Value investor Bob Olstein: Quarterly earnings estimates by companies should be ‘illegal’

Finance news

Noted value investor Bob Olstein is 100 percent behind the call by Warren Buffett and Jamie Dimon to end quarterly earnings guidance by companies.

“They should make it illegal to make specific quarterly earnings estimates. It leads to nothing that is good. They manipulate earnings to reach it. They take their eye off the football,” the chairman and chief investment officer at The Olstein Funds said Thursday on “Closing Bell.”

Buffett, chairman and CEO of Berkshire Hathaway, and Dimon, chairman and CEO of J.P. Morgan Chase, teamed up in a rare joint interview that aired on CNBC earlier in the day to explain their stance.

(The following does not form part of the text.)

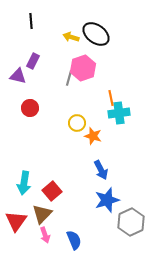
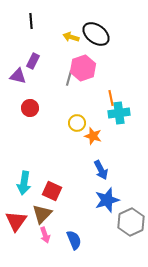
red square: rotated 24 degrees counterclockwise
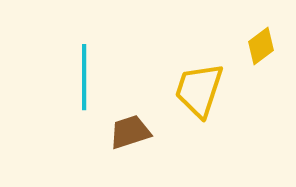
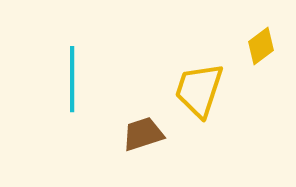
cyan line: moved 12 px left, 2 px down
brown trapezoid: moved 13 px right, 2 px down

Executives often feel pressure to make quarterly forecasts, but “it can often put a company in a position where management from the CEO down feels obligated to deliver earnings and therefore may do things that they wouldn’t otherwise have done,” Dimon said.

Companies forecast sales and profit numbers to Wall Street analysts, who use them to produce research and stock recommendations for investors. Missing “the number” can often result in big, short-term stock moves. Making a forecast, and then hitting the target, are seen as a way to manage expectations and eliminate volatility.

However, Olstein has a different way to evaluate businesses.

“You value companies on a company’s ability to generate long-term free cash flow,” he said.

However, Romit Shah, a senior analyst at Nomura Instinet, said he is a big believer in corporate quarterly guidance.

That is what “gives us the opportunity to go through a checklist of items and actually see if these companies are executing the plans,” he told “Closing Bell.”

“In my mind it’s a question of transparency. More transparency is better than less transparency,” added Shah, who has been an analyst for 20 years.

Olstein believes it is the analyst’s job to come up with their own estimates.

— CNBC’s Liz Moyer contributed to this report.